While the mother’s statements to the police would normally provide sufficient corroboration,* the precise issue is do they do so in light of the recantations of the mother and her daughter. In this regard, recantation of a party’s initial statement simply creates a credibility issue which the trial court must resolve (see Matter of Corey C., 20 AD3d 736, 737 [2005]). A child’s recantation of allegations of abuse does not necessarily require Family Court to accept the later statements as true because it is accepted that such a reaction is common among abused children (see id. at 737; Matter of Martha Z., supra at 707; see e.g. Matter of Ida EE., 31 AD3d 923, 923-925 [2006]). Moreover, the very first thing that the stepdaughter told the police was that she *923did not want respondent to be arrested. As to the mother’s recantation, we need only note that she previously pleaded guilty to a neglect petition which alleged that she failed to protect her daughter from respondent. That plea is consistent with the veracity of her statements and inconsistent with the recantation. According due deference to Family Court’s credibility determinations, we find no error in its rationale rejecting the recantations as unreliable, resulting in the child’s out-of-court statement being sufficiently corroborated by the mother’s statements, thereby establishing abuse and derivative neglect.

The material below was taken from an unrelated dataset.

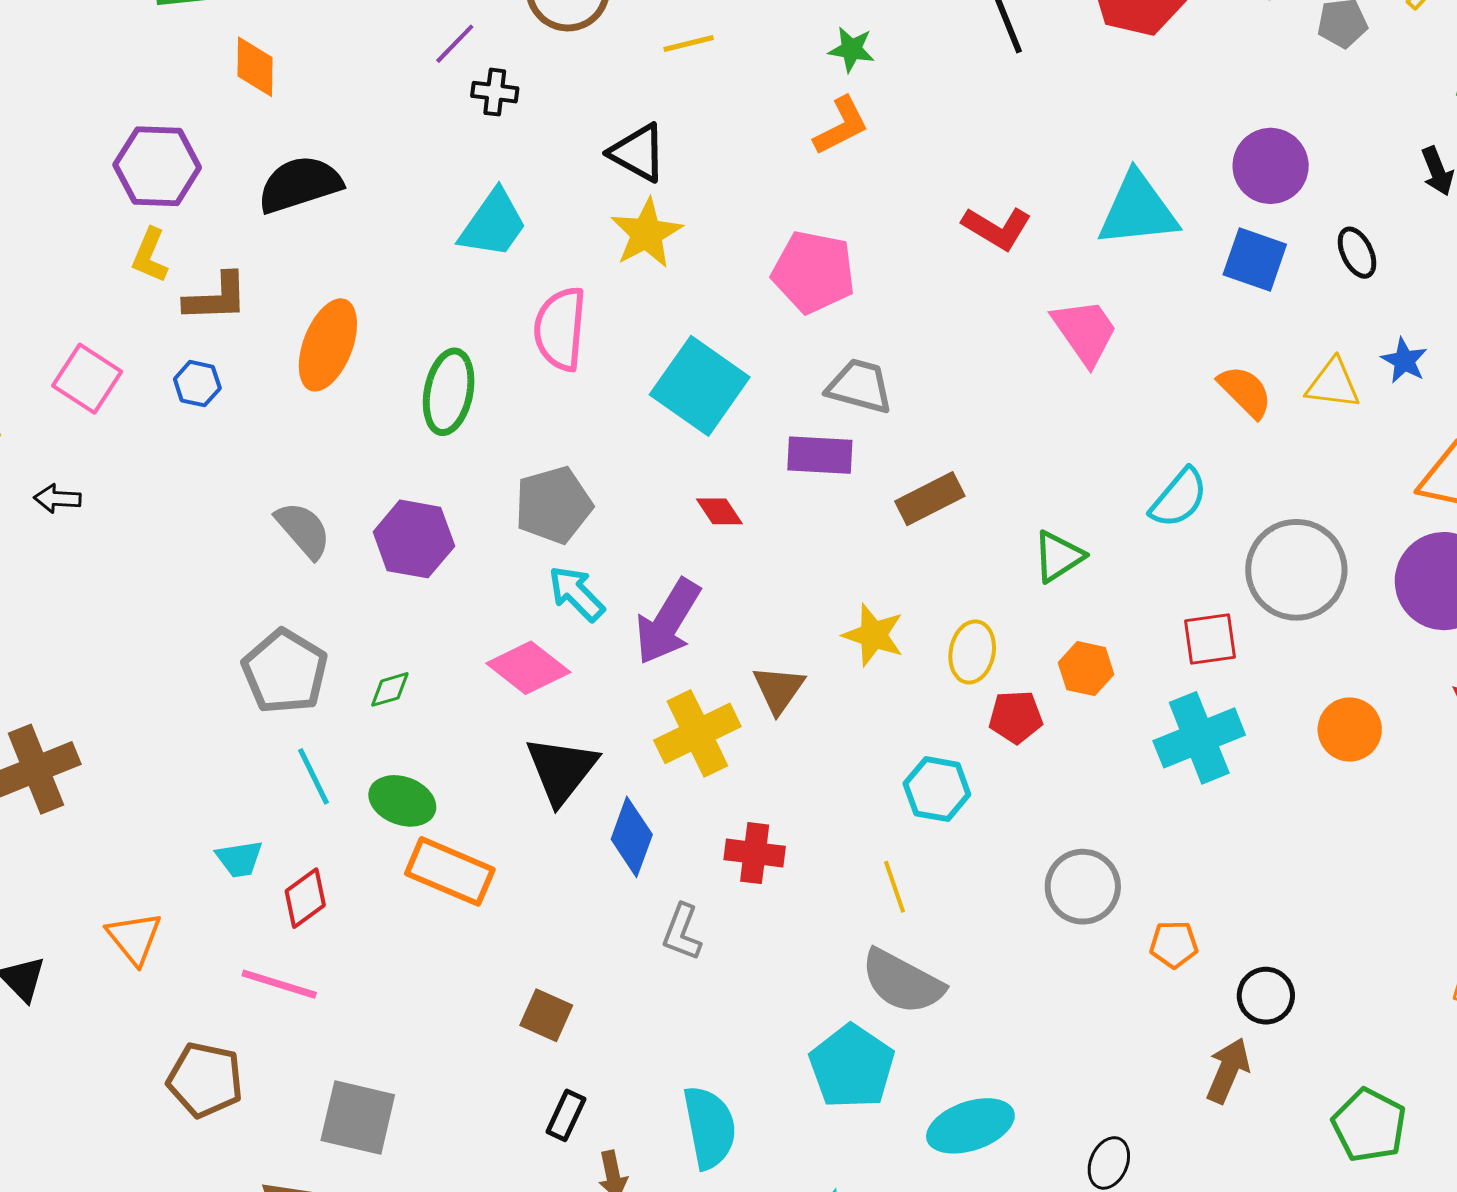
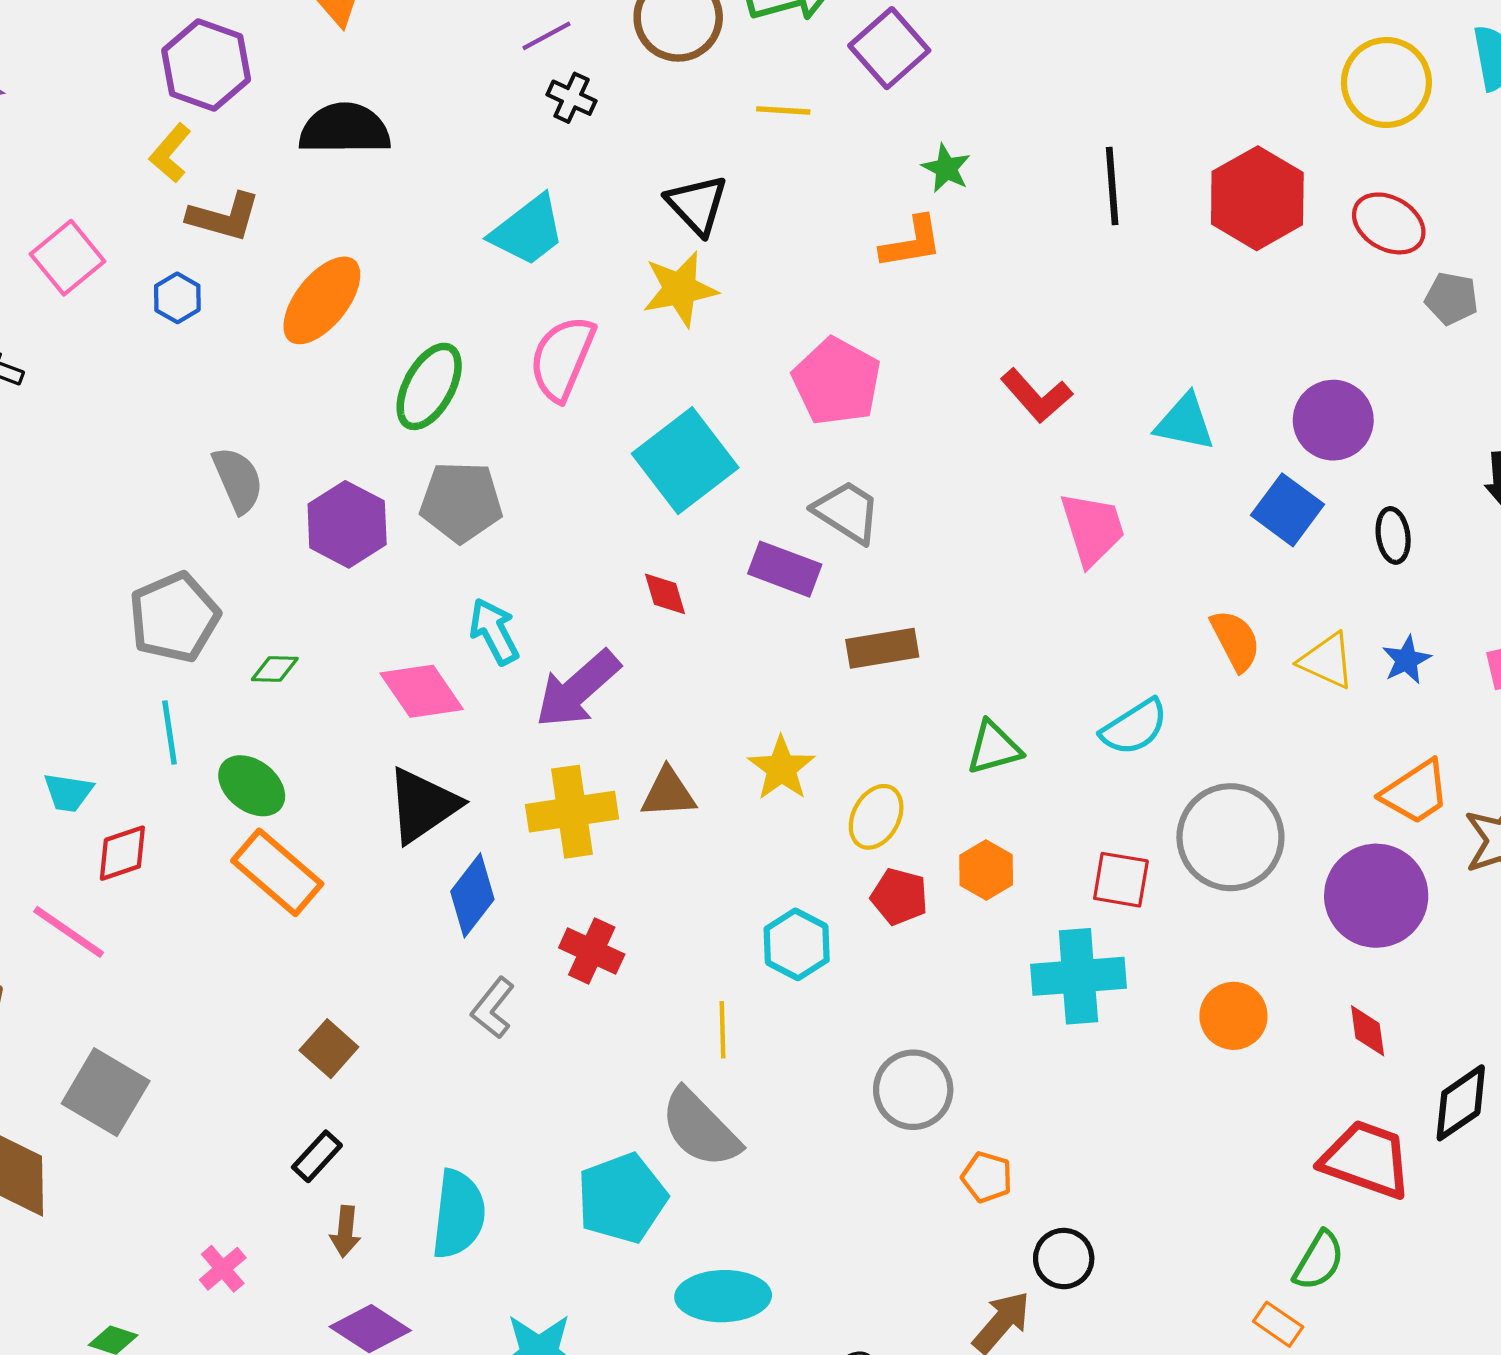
cyan triangle: (1138, 210) -> (1185, 422), size x0.7
gray pentagon: (553, 505) -> (461, 502), moved
brown triangle: (779, 689) -> (668, 793), turned 34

As a final matter, we have reviewed respondent’s claim that he was prejudiced by the mother’s assertion of her Fifth Amendment rights and find that claim to be without merit.

Crew, III, J.P., Spain, Carpinello and Kane, JJ., concur. Ordered that the order is affirmed, without costs.

These statements not only reported that the stepdaughter had admitted that she had sexual intercourse with respondent, but also that respondent had admitted—in graphic detail—to the same occurrence.